### TASK DETAILS
Your task is to transcribe each record exactly and to omit every image.

------ EXTRACTED ENTRIES

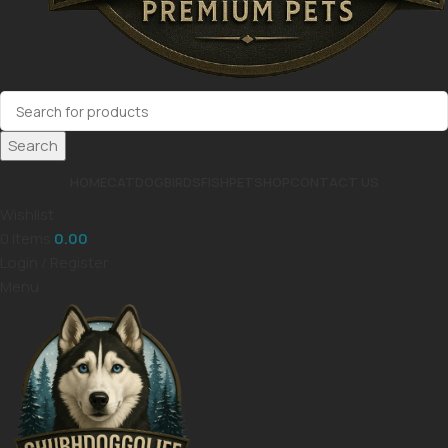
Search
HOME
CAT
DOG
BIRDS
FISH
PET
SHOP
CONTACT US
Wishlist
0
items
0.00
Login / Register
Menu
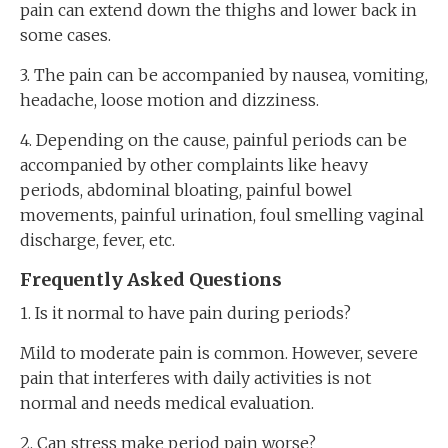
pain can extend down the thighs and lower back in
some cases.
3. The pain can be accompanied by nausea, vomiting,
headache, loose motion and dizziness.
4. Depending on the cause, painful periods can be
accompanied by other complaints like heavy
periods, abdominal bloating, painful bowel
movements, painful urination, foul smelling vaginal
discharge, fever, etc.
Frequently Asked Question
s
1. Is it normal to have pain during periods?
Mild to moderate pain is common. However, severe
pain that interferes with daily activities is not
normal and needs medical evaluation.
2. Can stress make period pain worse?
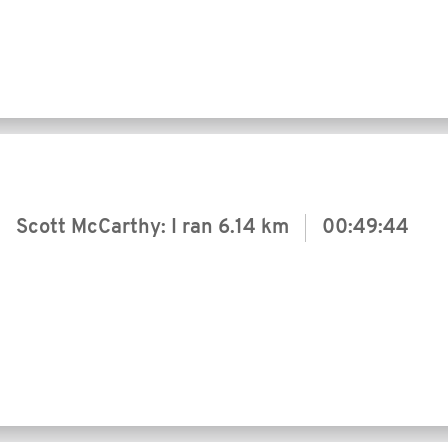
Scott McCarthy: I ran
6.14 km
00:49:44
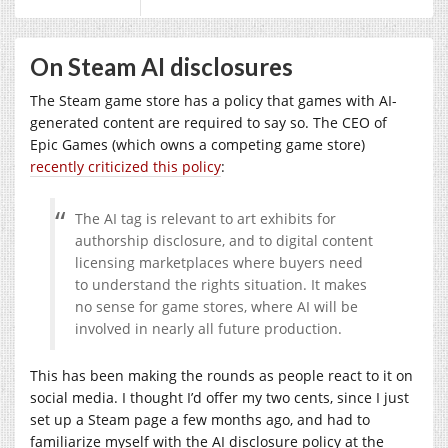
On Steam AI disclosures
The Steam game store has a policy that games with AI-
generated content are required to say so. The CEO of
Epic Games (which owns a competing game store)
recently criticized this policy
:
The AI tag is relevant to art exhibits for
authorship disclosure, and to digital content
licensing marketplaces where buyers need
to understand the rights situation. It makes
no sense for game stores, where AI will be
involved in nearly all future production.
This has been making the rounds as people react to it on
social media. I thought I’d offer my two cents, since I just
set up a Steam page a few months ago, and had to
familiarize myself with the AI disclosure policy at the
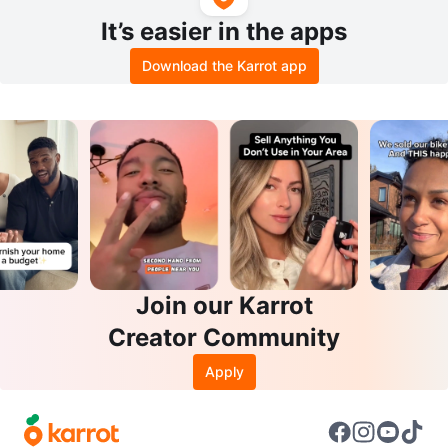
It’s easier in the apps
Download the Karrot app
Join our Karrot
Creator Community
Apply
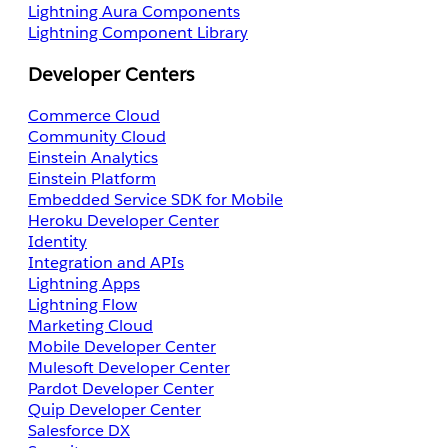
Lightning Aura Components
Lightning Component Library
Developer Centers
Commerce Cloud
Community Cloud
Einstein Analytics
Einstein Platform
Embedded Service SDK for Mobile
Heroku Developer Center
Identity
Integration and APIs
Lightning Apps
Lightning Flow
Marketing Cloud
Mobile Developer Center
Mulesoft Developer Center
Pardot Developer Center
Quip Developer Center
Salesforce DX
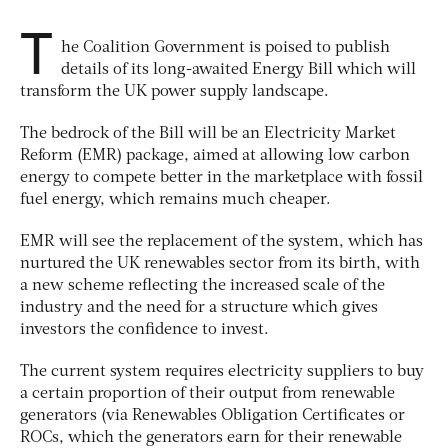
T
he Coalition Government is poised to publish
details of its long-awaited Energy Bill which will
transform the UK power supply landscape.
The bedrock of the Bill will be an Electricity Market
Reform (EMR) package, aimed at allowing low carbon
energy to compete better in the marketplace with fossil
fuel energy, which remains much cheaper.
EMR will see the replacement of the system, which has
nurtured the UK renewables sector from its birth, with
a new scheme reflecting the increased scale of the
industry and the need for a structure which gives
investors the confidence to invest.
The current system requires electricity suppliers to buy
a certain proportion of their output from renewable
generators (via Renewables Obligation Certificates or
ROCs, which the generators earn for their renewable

------------

### TASK OUTPUT
Search
HOME
CAT
DOG
BIRDS
FISH
PET
SHOP
CONTACT US
Wishlist
0
items
0.00
Login / Register
Menu
pain can extend down the thighs and lower back in
some cases.
3. The pain can be accompanied by nausea, vomiting,
headache, loose motion and dizziness.
4. Depending on the cause, painful periods can be
accompanied by other complaints like heavy
periods, abdominal bloating, painful bowel
movements, painful urination, foul smelling vaginal
discharge, fever, etc.
Frequently Asked Question
s
1. Is it normal to have pain during periods?
Mild to moderate pain is common. However, severe
pain that interferes with daily activities is not
normal and needs medical evaluation.
2. Can stress make period pain worse?
Scott McCarthy: I ran
6.14 km
00:49:44
On Steam AI disclosures
The Steam game store has a policy that games with AI-
generated content are required to say so. The CEO of
Epic Games (which owns a competing game store)
recently criticized this policy
:
The AI tag is relevant to art exhibits for
authorship disclosure, and to digital content
licensing marketplaces where buyers need
to understand the rights situation. It makes
no sense for game stores, where AI will be
involved in nearly all future production.
This has been making the rounds as people react to it on
social media. I thought I’d offer my two cents, since I just
set up a Steam page a few months ago, and had to
familiarize myself with the AI disclosure policy at the
It’s easier in the apps
Download the Karrot app
Join our Karrot
Creator Community
Apply
Lightning Aura Components
Lightning Component Library
Developer Centers
Commerce Cloud
Community Cloud
Einstein Analytics
Einstein Platform
Embedded Service SDK for Mobile
Heroku Developer Center
Identity
Integration and APIs
Lightning Apps
Lightning Flow
Marketing Cloud
Mobile Developer Center
Mulesoft Developer Center
Pardot Developer Center
Quip Developer Center
Salesforce DX
T
he Coalition Government is poised to publish
details of its long-awaited Energy Bill which will
transform the UK power supply landscape.
The bedrock of the Bill will be an Electricity Market
Reform (EMR) package, aimed at allowing low carbon
energy to compete better in the marketplace with fossil
fuel energy, which remains much cheaper.
EMR will see the replacement of the system, which has
nurtured the UK renewables sector from its birth, with
a new scheme reflecting the increased scale of the
industry and the need for a structure which gives
investors the confidence to invest.
The current system requires electricity suppliers to buy
a certain proportion of their output from renewable
generators (via Renewables Obligation Certificates or
ROCs, which the generators earn for their renewable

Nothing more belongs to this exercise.